The great film music composer, conductor and performer Henry Mancini, whom Donald Fagen called the "High Priest of Hollywood Cool," has now been gone for ten years. In commemoration of this and the 80th anniversary of his birth, this is the Year of Mancini. The U.S. Postal Service will issue a commemorative stamp on April 13, 2004 and a first day issue dedication ceremony will at the Music Center Plaza in downtown Los Angeles. The same day there will be a "Tribute to Henry Mancini" at the new Walt Disney Concert Hall, hosted by Julie Andrews and Senator John Glenn, with performances by Michael Feinstein, Jeanne & James Galway, Quincy Jones, Monica Mancini and John Williams. Wow.
And at the center of all this is a great new recording, due out March 23 on Concord Records, Ultimate Mancini, a rerecording of some of Mancini's Oscar and Grammy-nominated compositions (72 Grammy nominations, 20 awards; 18 Academy Awards nominations, four Oscars), with his daughter, vocalist Monica Mancini, the Ultimate Mancini Orchestra under the guidance of Patrick Williams, and guest stars including Stevie Wonder, Take 6, and Kenny Rankin.

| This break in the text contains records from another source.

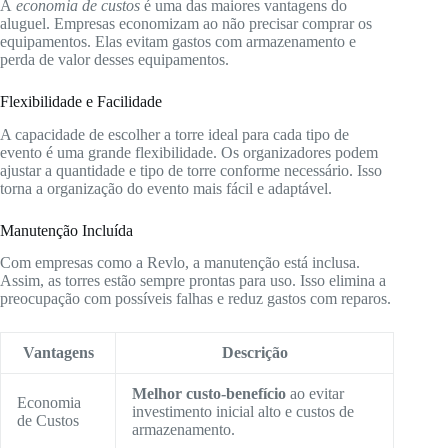
A
economia de custos
é uma das maiores vantagens do
aluguel. Empresas economizam ao não precisar comprar os
equipamentos. Elas evitam gastos com armazenamento e
perda de valor desses equipamentos.
Flexibilidade e Facilidade
A capacidade de escolher a torre ideal para cada tipo de
evento é uma grande flexibilidade. Os organizadores podem
ajustar a quantidade e tipo de torre conforme necessário. Isso
torna a organização do evento mais fácil e adaptável.
Manutenção Incluída
Com empresas como a Revlo, a manutenção está inclusa.
Assim, as torres estão sempre prontas para uso. Isso elimina a
preocupação com possíveis falhas e reduz gastos com reparos.
Vantagens
Descrição
Melhor custo-benefício
ao evitar
Economia
investimento inicial alto e custos de
de Custos
armazenamento.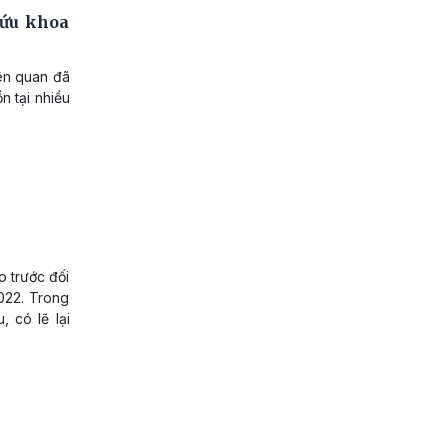
cứu khoa
iên quan đã
n tại nhiều
o trước đối
022. Trong
, có lẽ lại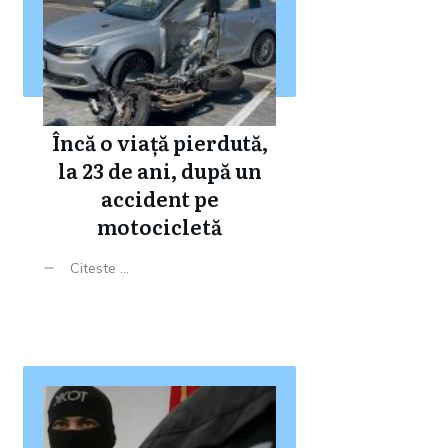
Încă o viață pierdută,
la 23 de ani, după un
accident pe
motocicletă
Citeste ...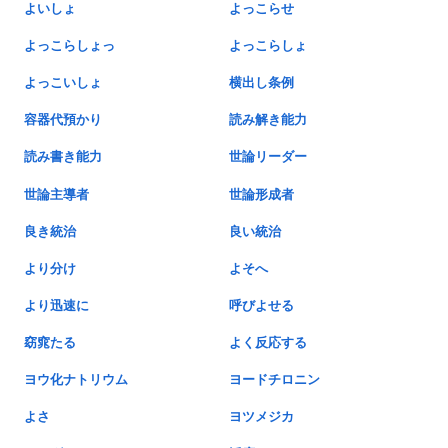
よいしょ
よっこらせ
よっこらしょっ
よっこらしょ
よっこいしょ
横出し条例
容器代預かり
読み解き能力
読み書き能力
世論リーダー
世論主導者
世論形成者
良き統治
良い統治
より分け
よそへ
より迅速に
呼びよせる
窈窕たる
よく反応する
ヨウ化ナトリウム
ヨードチロニン
よさ
ヨツメジカ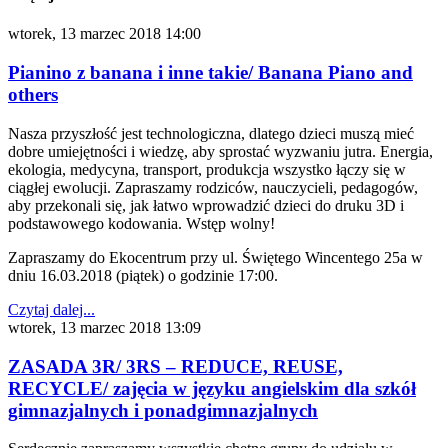
wtorek, 13 marzec 2018 14:00
Pianino z banana i inne takie/ Banana Piano and
others
Nasza przyszłość jest technologiczna, dlatego dzieci muszą mieć
dobre umiejętności i wiedzę, aby sprostać wyzwaniu jutra. Energia,
ekologia, medycyna, transport, produkcja wszystko łączy się w
ciągłej ewolucji. Zapraszamy rodziców, nauczycieli, pedagogów,
aby przekonali się, jak łatwo wprowadzić dzieci do druku 3D i
podstawowego kodowania. Wstęp wolny!
Zapraszamy do Ekocentrum przy ul. Świętego Wincentego 25a w
dniu 16.03.2018 (piątek) o godzinie 17:00.
Czytaj dalej...
wtorek, 13 marzec 2018 13:09
ZASADA 3R/ 3RS – REDUCE, REUSE,
RECYCLE/ zajęcia w języku angielskim dla szkół
gimnazjalnych i ponadgimnazjalnych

Saving the best for first, the album opens with Mancini's ubiquitous "The Pink Panther Theme," with saxophonist Plas Johnson reprising his classic prowling feline lead from the original, recorded 40 years ago, as well as adding a growling solo in the middle. Adding to the hypercool nocturnal mysterioso mood are Hammond B-3 organist Joey DeFrancesco and vibe-man Gary Burton. DeFrancesco runs wild over the keyboard like a cat on a hot tin roof before the orchestra recapitulates the pungent main theme. Purrrfect.
Similarly bespeaking mystery, sweetened with a kiss of romance, is the orchestral "Charade," with Latin rhythms and a hint of arabesque in the familiar melody. Stevie Wonder's sliding, swooping chromatic harmonica presents the touching melody of "Moon River" before Take 6 take over with their flawless jazzy harmonies, against which Stevie riffs with an almost audible smile. It almost made me forget Andy Williams.
Monica does a clean, warm job on the lightly Latin ballad "Moment to Moment" against some dramatic alto work by Tom Scott, that never lapses into melodrama. Scott also rocks a taut, swinging, audacious "Peter Gunn Theme" that reeks of big suits, gun molls, and tough talk. "Dear Heart," another timeless melody, gets a gentle, classical guitar and strings arrangement behind Monica's vocal. Michael Lang lends elegant piano to a lovely That's Life-Victor/Victoria-10 movie medley. A very fine tribute.